Heritage Landscapes, Preservation Landscape Architects & Planners is completing the Cultural Landscape Report, the principal tool to document the history, significance and preservation treatment of the historic landscape designed by Frederick Law Olmsted and Calvert Vaux in 1871. Firm founder Patricia O’Donnell, Buffalo native and a leader and expert in historic landscape preservation and Carrie Mardorf, project manager are studying illuminating historic documents. Carrie Mardorf presented field work findings, describing elements of the original Olmsted-Vaux plan in the Elmwood Forest Avenue corner and several late 19th century trees including a +150 year old white oak. Remaining elements of the park style landscape, created as a therapeutic element of the hospital, are being revealed and will form a basis for recommendations. As an important first step in the planning process, the Historic Structures and Cultural Landscape reports provide a critical foundation for the future stabilization and master planning activities.
Chan Krieger Sieniewicz was introduced as the master planning firm for the Richardson Olmsted Complex. Based in Cambridge MA, Chan Krieger Sieniewicz combines planning and urban design work with experience as architects, which results in a keen understanding of the technical aspects required for successful implementation of planning ideas. Familiar with Buffalo through the widely recognized innovative and practical plan for the Buffalo Niagara Medical Campus, David Gamble, Project Manager, stated the firm was enthusiastic to lead the Richardson Olmsted Complex master plan. Chan Krieger Sieniewicz has completed master plans for historic campuses at Rhode Island School of Design, which helped win a 1997 Preservation Award from the Providence Preservation Society, Harvard Medical School and UMASS Dartmouth. Recognition of the firm's work includes sixteen AIA design awards, eight awards in national design competitions, two Progressive Architecture awards, and two AIA Institute Honor Awards for Regional and Urban Design
Taking place throughout 2008 and concluding with the final report early in 2009, the master plan will assess the Richardson Olmsted buildings and site, adjacent neighborhoods and, with a public process, create a plan for long term development of the historic buildings and grounds. The Generic Environmental Impact Statement (GEIS) process will run concurrently and the final document will be the Master Plan and GEIS.
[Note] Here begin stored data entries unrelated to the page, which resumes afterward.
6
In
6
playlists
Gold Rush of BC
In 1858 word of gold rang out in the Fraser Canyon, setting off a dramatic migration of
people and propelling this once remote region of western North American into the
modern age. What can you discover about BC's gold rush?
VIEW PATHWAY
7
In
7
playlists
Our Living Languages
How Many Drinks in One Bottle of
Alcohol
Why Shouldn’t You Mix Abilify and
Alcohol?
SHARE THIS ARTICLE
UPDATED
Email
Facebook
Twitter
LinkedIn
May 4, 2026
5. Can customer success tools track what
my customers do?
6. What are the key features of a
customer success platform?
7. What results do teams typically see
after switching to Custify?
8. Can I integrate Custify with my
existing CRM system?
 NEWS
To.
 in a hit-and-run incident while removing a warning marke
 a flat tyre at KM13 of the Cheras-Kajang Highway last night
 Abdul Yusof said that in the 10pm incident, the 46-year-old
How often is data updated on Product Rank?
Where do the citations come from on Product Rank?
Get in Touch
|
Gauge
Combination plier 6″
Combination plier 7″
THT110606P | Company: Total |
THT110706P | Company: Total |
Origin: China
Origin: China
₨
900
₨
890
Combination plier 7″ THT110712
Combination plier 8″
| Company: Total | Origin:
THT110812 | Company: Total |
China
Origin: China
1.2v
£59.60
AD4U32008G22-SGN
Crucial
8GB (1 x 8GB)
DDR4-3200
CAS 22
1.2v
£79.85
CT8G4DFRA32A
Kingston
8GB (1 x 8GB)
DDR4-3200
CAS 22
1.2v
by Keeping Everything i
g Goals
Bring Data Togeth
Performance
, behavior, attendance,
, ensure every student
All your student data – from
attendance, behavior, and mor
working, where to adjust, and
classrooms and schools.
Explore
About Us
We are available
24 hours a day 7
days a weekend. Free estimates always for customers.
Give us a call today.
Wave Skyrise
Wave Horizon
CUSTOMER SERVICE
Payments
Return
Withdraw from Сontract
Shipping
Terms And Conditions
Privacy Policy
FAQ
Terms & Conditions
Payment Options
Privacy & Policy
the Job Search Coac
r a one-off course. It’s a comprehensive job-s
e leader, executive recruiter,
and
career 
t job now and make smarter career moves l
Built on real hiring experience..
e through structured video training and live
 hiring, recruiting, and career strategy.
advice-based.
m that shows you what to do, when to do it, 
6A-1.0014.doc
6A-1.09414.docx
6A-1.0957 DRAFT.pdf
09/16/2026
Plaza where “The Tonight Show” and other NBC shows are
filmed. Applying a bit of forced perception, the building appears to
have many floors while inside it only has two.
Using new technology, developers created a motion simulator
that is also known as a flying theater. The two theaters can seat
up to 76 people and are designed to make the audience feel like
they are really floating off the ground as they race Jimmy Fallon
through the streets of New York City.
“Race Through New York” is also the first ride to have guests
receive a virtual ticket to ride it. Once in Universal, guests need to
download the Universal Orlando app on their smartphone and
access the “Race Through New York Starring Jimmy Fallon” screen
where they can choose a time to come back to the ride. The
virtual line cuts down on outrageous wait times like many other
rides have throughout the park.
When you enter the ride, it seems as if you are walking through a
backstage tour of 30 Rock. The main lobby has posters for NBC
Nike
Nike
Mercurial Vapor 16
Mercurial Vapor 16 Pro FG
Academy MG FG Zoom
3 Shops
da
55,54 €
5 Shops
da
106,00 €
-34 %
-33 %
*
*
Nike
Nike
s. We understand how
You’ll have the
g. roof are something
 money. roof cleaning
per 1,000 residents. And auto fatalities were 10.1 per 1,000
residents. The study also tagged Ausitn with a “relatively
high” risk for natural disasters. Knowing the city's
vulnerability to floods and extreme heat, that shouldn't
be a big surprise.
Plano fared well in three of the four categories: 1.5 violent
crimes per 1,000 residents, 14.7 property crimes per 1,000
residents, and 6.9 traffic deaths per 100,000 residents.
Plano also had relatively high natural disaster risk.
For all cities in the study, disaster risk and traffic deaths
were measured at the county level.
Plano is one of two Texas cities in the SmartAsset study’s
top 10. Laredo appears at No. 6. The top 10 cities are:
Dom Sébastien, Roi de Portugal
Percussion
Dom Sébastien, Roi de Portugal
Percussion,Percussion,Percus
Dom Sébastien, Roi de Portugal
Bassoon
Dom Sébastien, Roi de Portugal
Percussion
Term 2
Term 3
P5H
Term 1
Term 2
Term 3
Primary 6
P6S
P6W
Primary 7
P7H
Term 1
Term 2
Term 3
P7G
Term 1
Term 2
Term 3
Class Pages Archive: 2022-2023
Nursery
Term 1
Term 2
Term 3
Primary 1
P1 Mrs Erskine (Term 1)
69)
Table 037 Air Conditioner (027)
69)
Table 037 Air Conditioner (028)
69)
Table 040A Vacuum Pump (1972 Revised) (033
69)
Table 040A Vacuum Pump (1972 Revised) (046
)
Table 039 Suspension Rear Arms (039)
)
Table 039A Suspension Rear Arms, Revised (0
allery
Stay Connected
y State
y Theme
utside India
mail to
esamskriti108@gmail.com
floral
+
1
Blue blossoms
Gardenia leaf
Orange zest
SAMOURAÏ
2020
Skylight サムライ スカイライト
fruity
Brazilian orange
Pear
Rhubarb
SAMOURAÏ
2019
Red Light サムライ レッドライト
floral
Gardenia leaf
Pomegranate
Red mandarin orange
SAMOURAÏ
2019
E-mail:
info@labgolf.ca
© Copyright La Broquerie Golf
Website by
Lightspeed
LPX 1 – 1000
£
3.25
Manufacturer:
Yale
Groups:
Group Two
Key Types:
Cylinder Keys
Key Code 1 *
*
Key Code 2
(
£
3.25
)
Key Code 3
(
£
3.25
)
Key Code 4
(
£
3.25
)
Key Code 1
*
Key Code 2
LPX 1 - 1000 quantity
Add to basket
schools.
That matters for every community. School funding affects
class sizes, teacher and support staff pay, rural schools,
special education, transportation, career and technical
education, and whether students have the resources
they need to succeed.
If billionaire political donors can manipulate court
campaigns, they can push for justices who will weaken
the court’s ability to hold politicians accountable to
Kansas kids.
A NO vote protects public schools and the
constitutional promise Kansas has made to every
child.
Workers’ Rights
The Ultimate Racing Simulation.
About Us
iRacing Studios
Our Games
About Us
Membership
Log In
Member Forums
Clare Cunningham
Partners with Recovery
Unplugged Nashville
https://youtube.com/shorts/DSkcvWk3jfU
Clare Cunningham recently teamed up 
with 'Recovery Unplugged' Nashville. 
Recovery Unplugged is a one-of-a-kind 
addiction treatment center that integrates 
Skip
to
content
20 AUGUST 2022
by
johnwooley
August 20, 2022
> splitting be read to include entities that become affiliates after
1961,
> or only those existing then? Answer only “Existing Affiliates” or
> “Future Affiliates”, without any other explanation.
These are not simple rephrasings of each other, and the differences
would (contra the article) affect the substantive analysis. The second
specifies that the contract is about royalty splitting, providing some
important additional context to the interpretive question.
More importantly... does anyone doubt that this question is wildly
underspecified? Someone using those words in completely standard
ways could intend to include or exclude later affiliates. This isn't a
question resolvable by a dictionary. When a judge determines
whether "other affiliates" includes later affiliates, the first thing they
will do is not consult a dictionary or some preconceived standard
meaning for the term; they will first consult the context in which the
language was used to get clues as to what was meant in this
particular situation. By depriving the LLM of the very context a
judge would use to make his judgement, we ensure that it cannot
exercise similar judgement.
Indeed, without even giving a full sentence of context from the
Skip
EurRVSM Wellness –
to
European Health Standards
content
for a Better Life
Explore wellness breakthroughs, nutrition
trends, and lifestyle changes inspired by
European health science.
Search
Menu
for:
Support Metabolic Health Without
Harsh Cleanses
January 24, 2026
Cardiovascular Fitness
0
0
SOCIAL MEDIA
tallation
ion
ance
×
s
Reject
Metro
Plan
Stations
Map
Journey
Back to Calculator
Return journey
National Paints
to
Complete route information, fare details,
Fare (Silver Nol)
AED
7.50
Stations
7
Members of Master Planning team are Alex Krieger and David Gamble of Chan Krieger Sieniewicz (master planners), Robert Shibley from the University at Buffalo Urban Design Project (community outreach), Mark Tytka and Nick Raczyk of Parsons Brinckerhoff (GEIS and permitting), Gary Papke of Clarion Associates (economic modeling), Bill Weyland of City Properties (real estate development), Douglas Reed and John Kett of Reed Hilderbrand Associates (landscape architecture), John Bero and Virginia Searl of Bero Architecture (historic preservation) and Joe Dommer of Baer & Associates (cost estimating).
The progress of the Buffalo Richardson Architecture Center and City Visitor Center was presented by the Richardson Center Corporation. A Feasibility Study will be undertaken May to August 2008, by a national museum consulting firm to be selected in May, and used to immediately proceed with design plans for the Center. Current plans focus on the twin towers administration building as the home of the Architecture and Visitor Center, an easily accessible location showcasing information and directions to Western New York’s architectural and cultural assets.